Records contained in a dataset:
Content starts

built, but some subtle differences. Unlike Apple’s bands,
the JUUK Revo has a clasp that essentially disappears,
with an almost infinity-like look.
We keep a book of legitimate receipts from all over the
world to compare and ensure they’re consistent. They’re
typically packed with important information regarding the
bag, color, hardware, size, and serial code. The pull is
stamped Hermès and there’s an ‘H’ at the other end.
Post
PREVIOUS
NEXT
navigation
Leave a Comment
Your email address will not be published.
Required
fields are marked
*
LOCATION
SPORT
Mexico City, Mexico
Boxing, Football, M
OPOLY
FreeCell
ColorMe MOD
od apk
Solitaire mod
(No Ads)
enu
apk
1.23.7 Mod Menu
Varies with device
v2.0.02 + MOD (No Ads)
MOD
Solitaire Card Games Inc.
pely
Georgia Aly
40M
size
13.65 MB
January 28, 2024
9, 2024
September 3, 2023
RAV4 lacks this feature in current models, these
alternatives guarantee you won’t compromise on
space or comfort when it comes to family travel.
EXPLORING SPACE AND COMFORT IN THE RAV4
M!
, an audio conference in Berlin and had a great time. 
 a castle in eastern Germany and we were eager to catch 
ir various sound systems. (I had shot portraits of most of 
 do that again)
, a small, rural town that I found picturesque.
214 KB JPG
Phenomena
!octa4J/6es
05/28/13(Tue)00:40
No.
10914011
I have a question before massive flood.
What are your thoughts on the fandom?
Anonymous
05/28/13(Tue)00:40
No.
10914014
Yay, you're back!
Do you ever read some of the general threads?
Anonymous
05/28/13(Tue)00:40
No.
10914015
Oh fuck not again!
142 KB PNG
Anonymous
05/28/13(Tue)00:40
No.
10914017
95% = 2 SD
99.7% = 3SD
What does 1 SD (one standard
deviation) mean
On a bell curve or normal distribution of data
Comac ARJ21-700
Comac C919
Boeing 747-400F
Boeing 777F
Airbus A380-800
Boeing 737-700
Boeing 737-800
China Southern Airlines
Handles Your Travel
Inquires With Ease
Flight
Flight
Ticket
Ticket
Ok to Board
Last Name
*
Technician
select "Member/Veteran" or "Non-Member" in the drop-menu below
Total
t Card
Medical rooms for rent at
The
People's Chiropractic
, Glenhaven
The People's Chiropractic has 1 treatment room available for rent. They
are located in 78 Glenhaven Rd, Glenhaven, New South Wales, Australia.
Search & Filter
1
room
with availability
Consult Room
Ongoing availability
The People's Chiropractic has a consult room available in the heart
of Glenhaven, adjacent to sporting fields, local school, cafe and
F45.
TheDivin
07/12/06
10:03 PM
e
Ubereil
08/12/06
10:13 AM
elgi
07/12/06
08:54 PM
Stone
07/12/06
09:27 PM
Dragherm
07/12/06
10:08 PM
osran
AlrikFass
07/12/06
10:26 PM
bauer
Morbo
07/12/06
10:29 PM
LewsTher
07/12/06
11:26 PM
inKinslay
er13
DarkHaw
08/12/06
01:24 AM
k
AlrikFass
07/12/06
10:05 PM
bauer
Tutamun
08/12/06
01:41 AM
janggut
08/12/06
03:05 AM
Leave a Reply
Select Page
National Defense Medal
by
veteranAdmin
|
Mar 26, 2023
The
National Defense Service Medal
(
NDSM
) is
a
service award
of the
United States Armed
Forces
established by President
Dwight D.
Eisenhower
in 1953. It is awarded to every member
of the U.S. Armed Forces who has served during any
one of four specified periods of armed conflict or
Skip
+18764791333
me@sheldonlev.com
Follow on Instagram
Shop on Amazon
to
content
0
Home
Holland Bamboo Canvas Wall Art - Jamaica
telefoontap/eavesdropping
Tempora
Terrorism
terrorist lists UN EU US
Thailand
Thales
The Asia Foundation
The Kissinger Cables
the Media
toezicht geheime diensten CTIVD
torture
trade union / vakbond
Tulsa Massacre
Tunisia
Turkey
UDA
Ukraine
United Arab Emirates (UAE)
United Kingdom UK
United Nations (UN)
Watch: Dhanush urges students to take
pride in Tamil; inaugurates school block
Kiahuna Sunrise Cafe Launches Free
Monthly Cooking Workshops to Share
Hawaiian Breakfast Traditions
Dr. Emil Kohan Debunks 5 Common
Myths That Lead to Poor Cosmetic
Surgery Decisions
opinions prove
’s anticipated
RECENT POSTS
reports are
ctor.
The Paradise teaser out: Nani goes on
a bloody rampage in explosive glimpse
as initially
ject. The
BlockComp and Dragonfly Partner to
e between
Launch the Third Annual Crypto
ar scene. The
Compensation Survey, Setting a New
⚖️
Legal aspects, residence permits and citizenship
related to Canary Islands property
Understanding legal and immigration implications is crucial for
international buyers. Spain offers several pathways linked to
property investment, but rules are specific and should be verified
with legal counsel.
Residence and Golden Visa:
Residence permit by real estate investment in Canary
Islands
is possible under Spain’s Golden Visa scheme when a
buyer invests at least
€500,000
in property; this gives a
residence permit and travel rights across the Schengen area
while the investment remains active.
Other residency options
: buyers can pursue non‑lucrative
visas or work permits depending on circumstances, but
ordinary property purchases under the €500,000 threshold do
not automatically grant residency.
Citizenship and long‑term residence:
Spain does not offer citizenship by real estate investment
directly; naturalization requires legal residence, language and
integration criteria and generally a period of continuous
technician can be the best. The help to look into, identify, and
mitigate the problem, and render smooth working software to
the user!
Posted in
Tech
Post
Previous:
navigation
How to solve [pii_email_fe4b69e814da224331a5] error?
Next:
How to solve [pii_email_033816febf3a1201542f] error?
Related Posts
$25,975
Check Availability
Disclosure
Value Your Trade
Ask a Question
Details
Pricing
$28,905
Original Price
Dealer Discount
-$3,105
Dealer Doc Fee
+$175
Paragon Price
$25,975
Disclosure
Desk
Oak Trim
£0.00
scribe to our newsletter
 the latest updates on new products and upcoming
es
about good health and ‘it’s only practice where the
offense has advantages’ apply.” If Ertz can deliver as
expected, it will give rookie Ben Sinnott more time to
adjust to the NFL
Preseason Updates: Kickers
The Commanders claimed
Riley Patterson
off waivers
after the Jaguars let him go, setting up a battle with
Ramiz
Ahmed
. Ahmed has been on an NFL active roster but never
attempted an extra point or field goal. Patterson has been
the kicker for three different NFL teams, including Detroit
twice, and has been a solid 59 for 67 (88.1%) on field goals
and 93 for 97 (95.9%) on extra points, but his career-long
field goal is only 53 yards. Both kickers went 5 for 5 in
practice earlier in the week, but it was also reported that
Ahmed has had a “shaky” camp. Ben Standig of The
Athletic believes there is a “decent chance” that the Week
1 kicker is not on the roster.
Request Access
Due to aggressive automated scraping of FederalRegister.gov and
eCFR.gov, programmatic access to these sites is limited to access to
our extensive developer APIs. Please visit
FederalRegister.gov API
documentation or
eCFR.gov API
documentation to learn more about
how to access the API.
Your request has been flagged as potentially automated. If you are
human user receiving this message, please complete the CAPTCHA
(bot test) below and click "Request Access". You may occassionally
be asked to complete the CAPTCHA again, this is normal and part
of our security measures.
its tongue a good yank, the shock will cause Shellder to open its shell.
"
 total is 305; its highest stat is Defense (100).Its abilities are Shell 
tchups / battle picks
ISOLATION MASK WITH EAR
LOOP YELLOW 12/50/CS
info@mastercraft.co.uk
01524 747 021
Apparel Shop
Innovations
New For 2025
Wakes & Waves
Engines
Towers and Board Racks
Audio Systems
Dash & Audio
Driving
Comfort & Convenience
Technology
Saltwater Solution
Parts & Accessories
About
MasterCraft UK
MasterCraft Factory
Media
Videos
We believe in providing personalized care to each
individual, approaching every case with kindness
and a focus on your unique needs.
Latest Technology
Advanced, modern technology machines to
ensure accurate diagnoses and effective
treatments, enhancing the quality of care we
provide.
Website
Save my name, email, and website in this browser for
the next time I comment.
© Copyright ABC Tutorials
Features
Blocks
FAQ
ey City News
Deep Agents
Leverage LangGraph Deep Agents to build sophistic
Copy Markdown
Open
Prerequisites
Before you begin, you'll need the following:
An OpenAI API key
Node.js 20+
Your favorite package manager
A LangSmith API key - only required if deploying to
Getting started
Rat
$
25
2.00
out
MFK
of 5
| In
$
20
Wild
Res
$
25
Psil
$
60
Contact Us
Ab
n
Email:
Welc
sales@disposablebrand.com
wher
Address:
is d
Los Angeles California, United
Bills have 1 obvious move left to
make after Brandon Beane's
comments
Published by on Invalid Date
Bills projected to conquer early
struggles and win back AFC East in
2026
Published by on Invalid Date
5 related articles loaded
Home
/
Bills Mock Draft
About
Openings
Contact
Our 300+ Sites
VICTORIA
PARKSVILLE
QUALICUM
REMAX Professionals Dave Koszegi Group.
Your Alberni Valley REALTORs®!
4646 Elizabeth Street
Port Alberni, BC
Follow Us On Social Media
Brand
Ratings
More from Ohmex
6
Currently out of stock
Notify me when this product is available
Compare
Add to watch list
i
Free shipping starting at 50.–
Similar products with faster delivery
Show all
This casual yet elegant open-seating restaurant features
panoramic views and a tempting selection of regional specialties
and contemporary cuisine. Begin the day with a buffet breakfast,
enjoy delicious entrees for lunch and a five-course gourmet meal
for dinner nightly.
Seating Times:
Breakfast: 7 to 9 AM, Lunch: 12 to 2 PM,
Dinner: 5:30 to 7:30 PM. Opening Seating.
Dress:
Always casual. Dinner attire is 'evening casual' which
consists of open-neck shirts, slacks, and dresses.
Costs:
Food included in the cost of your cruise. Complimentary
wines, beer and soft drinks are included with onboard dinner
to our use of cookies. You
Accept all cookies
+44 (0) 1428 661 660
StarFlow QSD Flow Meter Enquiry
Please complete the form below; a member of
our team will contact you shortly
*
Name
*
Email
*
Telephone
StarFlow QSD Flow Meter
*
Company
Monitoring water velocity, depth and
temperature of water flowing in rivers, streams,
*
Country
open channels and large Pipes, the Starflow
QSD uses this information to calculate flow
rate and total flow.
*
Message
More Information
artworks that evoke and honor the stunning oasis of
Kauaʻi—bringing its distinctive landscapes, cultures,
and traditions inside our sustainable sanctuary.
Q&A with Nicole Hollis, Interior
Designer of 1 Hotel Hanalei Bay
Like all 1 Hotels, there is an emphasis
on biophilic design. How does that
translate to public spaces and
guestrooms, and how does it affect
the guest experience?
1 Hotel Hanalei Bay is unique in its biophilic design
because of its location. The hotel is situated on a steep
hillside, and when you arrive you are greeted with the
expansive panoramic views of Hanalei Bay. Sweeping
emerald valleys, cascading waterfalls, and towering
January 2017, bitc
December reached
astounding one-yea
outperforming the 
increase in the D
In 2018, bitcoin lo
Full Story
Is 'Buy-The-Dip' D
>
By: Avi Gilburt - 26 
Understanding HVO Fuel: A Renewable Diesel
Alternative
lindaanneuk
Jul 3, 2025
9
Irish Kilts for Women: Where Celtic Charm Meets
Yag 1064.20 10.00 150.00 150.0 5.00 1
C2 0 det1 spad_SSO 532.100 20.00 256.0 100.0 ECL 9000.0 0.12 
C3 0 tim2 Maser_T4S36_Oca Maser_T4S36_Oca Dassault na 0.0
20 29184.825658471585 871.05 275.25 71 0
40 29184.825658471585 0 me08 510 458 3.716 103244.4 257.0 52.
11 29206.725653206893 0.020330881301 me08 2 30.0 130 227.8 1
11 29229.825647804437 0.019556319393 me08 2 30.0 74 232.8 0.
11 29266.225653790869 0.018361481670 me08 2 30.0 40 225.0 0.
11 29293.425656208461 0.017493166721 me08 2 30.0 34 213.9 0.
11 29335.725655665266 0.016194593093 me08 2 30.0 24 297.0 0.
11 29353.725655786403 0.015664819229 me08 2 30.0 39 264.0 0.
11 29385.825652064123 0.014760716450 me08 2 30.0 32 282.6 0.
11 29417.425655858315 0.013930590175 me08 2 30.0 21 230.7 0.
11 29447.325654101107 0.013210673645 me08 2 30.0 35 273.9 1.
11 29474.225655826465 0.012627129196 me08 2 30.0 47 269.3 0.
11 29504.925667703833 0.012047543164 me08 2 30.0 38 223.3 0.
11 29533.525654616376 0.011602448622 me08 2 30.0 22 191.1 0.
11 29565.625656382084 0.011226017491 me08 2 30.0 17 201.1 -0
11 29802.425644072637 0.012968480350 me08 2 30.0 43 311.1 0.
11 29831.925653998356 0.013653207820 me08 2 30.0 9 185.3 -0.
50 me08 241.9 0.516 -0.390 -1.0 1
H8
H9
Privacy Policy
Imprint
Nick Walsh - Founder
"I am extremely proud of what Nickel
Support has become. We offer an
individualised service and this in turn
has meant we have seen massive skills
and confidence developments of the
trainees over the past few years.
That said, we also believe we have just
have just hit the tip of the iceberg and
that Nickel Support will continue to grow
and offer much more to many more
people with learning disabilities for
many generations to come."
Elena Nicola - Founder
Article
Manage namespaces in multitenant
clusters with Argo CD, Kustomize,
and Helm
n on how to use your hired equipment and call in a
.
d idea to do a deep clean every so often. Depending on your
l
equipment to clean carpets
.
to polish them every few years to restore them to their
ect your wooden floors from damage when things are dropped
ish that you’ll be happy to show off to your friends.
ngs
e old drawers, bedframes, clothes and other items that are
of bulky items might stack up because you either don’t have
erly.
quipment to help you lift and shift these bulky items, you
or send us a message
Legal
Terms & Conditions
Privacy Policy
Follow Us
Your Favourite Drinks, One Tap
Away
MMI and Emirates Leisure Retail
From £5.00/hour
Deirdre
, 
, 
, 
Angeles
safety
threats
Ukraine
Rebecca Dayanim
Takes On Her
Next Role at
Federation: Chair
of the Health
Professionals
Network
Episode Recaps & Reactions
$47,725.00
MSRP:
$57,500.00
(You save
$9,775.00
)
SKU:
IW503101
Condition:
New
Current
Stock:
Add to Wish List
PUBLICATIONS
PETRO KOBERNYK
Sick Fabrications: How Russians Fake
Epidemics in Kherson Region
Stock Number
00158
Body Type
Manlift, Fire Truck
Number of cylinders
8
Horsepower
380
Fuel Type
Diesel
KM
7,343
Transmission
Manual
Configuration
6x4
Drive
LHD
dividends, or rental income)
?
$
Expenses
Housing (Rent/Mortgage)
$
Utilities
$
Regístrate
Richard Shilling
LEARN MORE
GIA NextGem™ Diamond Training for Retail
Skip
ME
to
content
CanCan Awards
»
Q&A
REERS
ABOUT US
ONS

Content ends

### Work item
Would you output, from the records above, exactly the run of lines that starts at the line containing "a castle in" and ends at the line containing "The People's Chiropractic has 1", and only that run?

### Answer for the task
 a castle in eastern Germany and we were eager to catch 
ir various sound systems. (I had shot portraits of most of 
 do that again)
, a small, rural town that I found picturesque.
214 KB JPG
Phenomena
!octa4J/6es
05/28/13(Tue)00:40
No.
10914011
I have a question before massive flood.
What are your thoughts on the fandom?
Anonymous
05/28/13(Tue)00:40
No.
10914014
Yay, you're back!
Do you ever read some of the general threads?
Anonymous
05/28/13(Tue)00:40
No.
10914015
Oh fuck not again!
142 KB PNG
Anonymous
05/28/13(Tue)00:40
No.
10914017
95% = 2 SD
99.7% = 3SD
What does 1 SD (one standard
deviation) mean
On a bell curve or normal distribution of data
Comac ARJ21-700
Comac C919
Boeing 747-400F
Boeing 777F
Airbus A380-800
Boeing 737-700
Boeing 737-800
China Southern Airlines
Handles Your Travel
Inquires With Ease
Flight
Flight
Ticket
Ticket
Ok to Board
Last Name
*
Technician
select "Member/Veteran" or "Non-Member" in the drop-menu below
Total
t Card
Medical rooms for rent at
The
People's Chiropractic
, Glenhaven
The People's Chiropractic has 1 treatment room available for rent. They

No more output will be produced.